▶ ASSIGNMENT:
An exact repetition of the data below, without images, is the expected answer.

▶ DATA SECTION:

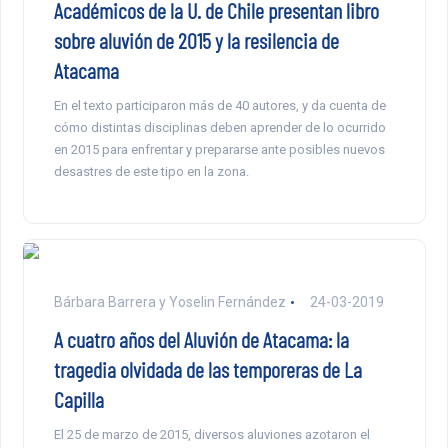
Académicos de la U. de Chile presentan libro
sobre aluvión de 2015 y la resilencia de
Atacama
En el texto participaron más de 40 autores, y da cuenta de
cómo distintas disciplinas deben aprender de lo ocurrido
en 2015 para enfrentar y prepararse ante posibles nuevos
desastres de este tipo en la zona.
Bárbara Barrera y Yoselin Fernández
24-03-2019
A cuatro años del Aluvión de Atacama: la
tragedia olvidada de las temporeras de La
Capilla
El 25 de marzo de 2015, diversos aluviones azotaron el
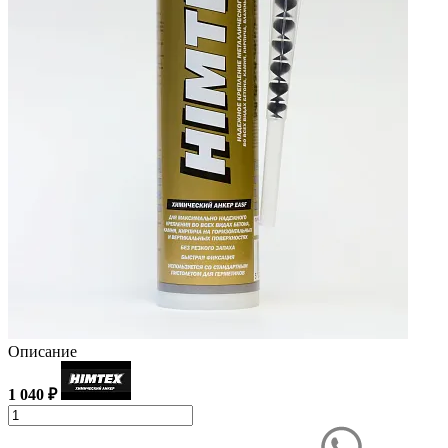
Описание
1 040 ₽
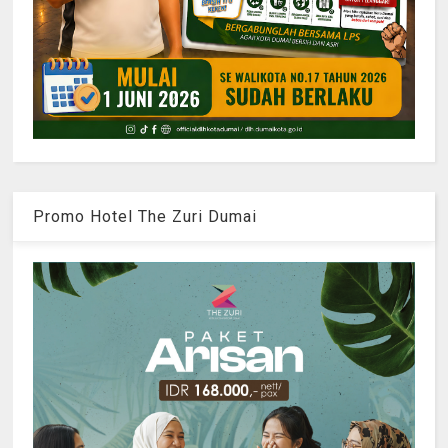
Promo Hotel The Zuri Dumai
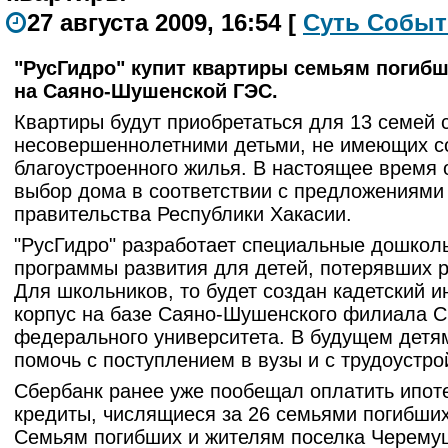
27 августа 2009, 16:54
[
С
уть
С
о
б
ыт
"РусГидро" купит квартиры семьям погибш
на Саяно-Шушенской ГЭС.
Квартиры будут приобретаться для 13 семей 
несовершеннолетними детьми, не имеющих с
благоустроенного жилья. В настоящее время 
выбор дома в соответствии с предложениями
правительства Республики Хакасии.
"РусГидро" разработает специальные дошкол
программы развития для детей, потерявших 
Для школьников, то будет создан кадетский 
корпус на базе Саяно-Шушенского филиала С
федерального университета. В будущем дет
помочь с поступлением в вузы и с трудоустро
Сбербанк ранее уже пообещал оплатить ипот
кредиты, числящиеся за 26 семьями погибших
Cемьям погибших и жителям поселка Черему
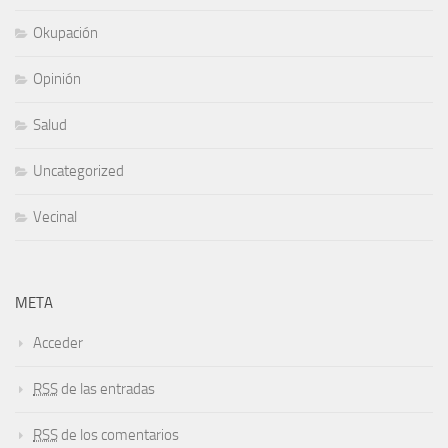
Okupación
Opinión
Salud
Uncategorized
Vecinal
META
Acceder
RSS
de las entradas
RSS
de los comentarios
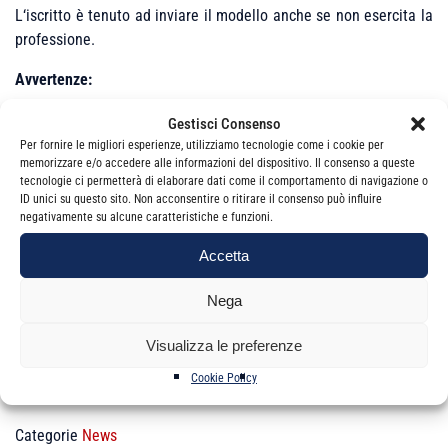
L‘iscritto è tenuto ad inviare il modello anche se non esercita la
professione.
Avvertenze:
La PEC trasmessa dovrà contenere esclusivamente la
Gestisci Consenso
dichiarazione firmata e accompagnata da documento di identità
Per fornire le migliori esperienze, utilizziamo tecnologie come i cookie per
memorizzare e/o accedere alle informazioni del dispositivo. Il consenso a queste
in corso di validità e nessun altro tipo di documento o
tecnologie ci permetterà di elaborare dati come il comportamento di navigazione o
comunicazione.
ID unici su questo sito. Non acconsentire o ritirare il consenso può influire
negativamente su alcune caratteristiche e funzioni.
Il mancato adempimento da parte dell’iscritto rappresenta
violazione di norme deontologiche e, come tale, passibile di
Accetta
procedimento disciplinare.
Nega
Visualizza le preferenze
Cookie Policy
Categorie
News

▶ EXPECTED ANSWER:
Académicos de la U. de Chile presentan libro
sobre aluvión de 2015 y la resilencia de
Atacama
En el texto participaron más de 40 autores, y da cuenta de
cómo distintas disciplinas deben aprender de lo ocurrido
en 2015 para enfrentar y prepararse ante posibles nuevos
desastres de este tipo en la zona.
Bárbara Barrera y Yoselin Fernández
24-03-2019
A cuatro años del Aluvión de Atacama: la
tragedia olvidada de las temporeras de La
Capilla
El 25 de marzo de 2015, diversos aluviones azotaron el
Описание
1 040 ₽
Promo Hotel The Zuri Dumai
27 августа 2009, 16:54
[
С
уть
С
о
б
ыт
"РусГидро" купит квартиры семьям погибш
на Саяно-Шушенской ГЭС.
Квартиры будут приобретаться для 13 семей 
несовершеннолетними детьми, не имеющих с
благоустроенного жилья. В настоящее время 
выбор дома в соответствии с предложениями
правительства Республики Хакасии.
"РусГидро" разработает специальные дошкол
программы развития для детей, потерявших 
Для школьников, то будет создан кадетский 
корпус на базе Саяно-Шушенского филиала С
федерального университета. В будущем дет
помочь с поступлением в вузы и с трудоустро
Сбербанк ранее уже пообещал оплатить ипот
кредиты, числящиеся за 26 семьями погибших
Cемьям погибших и жителям поселка Черему
Okupación
Opinión
Salud
Uncategorized
Vecinal
META
Acceder
RSS
de las entradas
RSS
de los comentarios
L‘iscritto è tenuto ad inviare il modello anche se non esercita la
professione.
Avvertenze:
La PEC trasmessa dovrà contenere esclusivamente la
Gestisci Consenso
dichiarazione firmata e accompagnata da documento di identità
Per fornire le migliori esperienze, utilizziamo tecnologie come i cookie per
memorizzare e/o accedere alle informazioni del dispositivo. Il consenso a queste
in corso di validità e nessun altro tipo di documento o
tecnologie ci permetterà di elaborare dati come il comportamento di navigazione o
comunicazione.
ID unici su questo sito. Non acconsentire o ritirare il consenso può influire
negativamente su alcune caratteristiche e funzioni.
Il mancato adempimento da parte dell’iscritto rappresenta
violazione di norme deontologiche e, come tale, passibile di
Accetta
procedimento disciplinare.
Nega
Visualizza le preferenze
Cookie Policy
Categorie
News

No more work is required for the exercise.